J.M.W.Turner writes on poetry and painting
Poetry having a more extensive power
Than our poor art, exerts its influence
Over all our passions; anxiety for our future
Reckoned the most persistent disposition.
Poetry raises our curiosity,
Engages the mind by degrees
To take an interest in the event,
And keeping that event suspended,
Overturns all we might expect.
The painter’s art is more confined,
Has nothing to equate with the poet’s power.
What is done by painting must be done at once,
And at one blow our curiosity receives
All the satisfaction it can know.
The painter can be novel, various and contrast,
Such is our pleasure and delight when put in motion.
Art, therefore, administers only to those wants,
And only to desires that exercise the mind.
Twilight
A day aside and diaried into busy lives
So to a morning walk to Turner’s View
Above the River Wharfe and Farnley Hall
Where it is said the inspiration came
For his famous oil of Hannibal,
with elephants and storm-glad Alps.
On to lunch where six around a table
Souped with salad before we homed
Mid afternoon the day in decline
We were done with words so watched
The edge-timed light flow between our hands.
Inevitably we climbed the stairs to lie
In twilight’s path beneath the skylight’s
Square a sliver-moon we couldn’t see
Gracing the remaining daylight hour
Marbled with shadows our collected
Curves and planes lay as sculptures
In the approaching dimity and dark
Each experimental stroke of touch
Holding us dumb to speech and thought
As night’s soft blanket covered us entire
Northcliffe Woods
Oh nest in the sky, empty of leaves,
Those tangled branches
Reaching out from twisted trunks
Into the sullen clouds above, when
Suddenly a crow -
‘Corvidae’, she said -
And simultaneously pulled
a hank of ivy from a nearby tree.
Hedera Helix I thought
But did not say, instead
I whispered to myself
Those ancient names I knew.
Bindwood, Lovestone
(For the way it clings
To bricks but ravages walls),
A vine with a mind of its own.
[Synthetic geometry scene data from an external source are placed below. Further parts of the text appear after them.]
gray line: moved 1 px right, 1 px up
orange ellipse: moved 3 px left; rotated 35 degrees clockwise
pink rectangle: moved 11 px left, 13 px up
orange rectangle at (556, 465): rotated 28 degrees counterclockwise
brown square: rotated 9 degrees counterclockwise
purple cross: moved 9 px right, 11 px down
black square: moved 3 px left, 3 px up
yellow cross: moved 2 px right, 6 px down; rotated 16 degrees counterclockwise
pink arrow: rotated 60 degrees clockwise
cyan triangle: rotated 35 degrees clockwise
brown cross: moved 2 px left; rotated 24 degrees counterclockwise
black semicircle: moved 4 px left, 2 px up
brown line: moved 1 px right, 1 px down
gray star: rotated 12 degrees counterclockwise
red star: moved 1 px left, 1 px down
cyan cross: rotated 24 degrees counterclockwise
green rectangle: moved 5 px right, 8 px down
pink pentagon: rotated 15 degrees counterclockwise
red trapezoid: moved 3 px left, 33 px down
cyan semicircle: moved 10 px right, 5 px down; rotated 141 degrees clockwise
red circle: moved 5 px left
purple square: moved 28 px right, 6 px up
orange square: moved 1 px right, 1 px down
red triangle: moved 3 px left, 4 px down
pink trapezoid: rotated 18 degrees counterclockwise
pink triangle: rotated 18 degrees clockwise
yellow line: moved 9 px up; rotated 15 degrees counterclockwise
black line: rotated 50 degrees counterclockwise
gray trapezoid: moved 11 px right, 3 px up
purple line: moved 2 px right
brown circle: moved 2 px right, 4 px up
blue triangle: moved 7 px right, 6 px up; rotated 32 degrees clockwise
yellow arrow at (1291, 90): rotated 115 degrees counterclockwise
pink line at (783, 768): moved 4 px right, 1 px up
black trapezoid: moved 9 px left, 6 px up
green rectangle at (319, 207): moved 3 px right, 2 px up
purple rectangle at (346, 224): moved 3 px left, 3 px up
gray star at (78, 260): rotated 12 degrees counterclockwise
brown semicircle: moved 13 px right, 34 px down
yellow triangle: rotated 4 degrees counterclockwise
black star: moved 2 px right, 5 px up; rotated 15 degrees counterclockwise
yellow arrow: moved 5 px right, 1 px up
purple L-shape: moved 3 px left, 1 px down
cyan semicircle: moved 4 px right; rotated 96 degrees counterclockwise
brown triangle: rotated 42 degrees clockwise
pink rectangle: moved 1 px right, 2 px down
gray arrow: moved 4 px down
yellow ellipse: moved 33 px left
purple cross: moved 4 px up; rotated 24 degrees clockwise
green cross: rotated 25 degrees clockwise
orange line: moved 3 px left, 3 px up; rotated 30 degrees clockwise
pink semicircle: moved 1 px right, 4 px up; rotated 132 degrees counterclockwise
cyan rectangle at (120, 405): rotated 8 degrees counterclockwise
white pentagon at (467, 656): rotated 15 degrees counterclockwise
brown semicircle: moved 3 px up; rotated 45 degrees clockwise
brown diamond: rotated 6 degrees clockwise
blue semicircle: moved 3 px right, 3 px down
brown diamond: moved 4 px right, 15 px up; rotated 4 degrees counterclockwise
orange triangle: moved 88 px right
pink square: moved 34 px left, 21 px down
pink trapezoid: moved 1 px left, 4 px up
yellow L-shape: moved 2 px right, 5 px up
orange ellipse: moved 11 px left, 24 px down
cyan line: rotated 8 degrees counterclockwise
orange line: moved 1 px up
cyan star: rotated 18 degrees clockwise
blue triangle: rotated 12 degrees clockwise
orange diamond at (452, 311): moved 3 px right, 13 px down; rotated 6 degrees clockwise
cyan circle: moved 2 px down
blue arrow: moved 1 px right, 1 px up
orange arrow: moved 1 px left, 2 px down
But
She, in a different frame that day,
Apart, adrift and far away
From our usual walk and talk,
Fixed her gaze on the woodland floor,
Whilst skyward I sought again that
Corvid high in the branches web
Black beyond black beyond black
Against the pale white canopy above.
Franco*
Blow She Still
Ed insieme bussarono
Sweet Soft Frain
Cloche Lem Small
Spiri About Sezioni
Portrait Eco Agar
Le ruisseau sur l’escalier
Etwas ruhiger im Ausdruck
Jeux pour deux
For Grilly Fili Argor
Atem L’ultima sera
Omar Flag Ave
The Heart’s Eye*
play joy touch
code panel macro
refraction process solo
quick-change constrained
hiatus sonority colour
energy post-serial scintillating
aleatoric reuse transformation
A lonely child who imagined music
on sunday walks, he would talk about
how one lives with music as someone
would talk about how one might live
with illness or a handicap. He said,
‘You cannot write your life story in
music because words express the self
best whereas music expresses something
quite beyond words’.
This is collection of new and previous verse and prose gathered together as a gift for Christmas 2014 and New Year 2015. Each poem was accompanied by a photograph or painting. Sadly the wonderful Hello Poetry has yet to allow such pairings. The poem constructed from the words of J.M.W.Turner makes a good case I think for bringing image and word together - at least occasionally.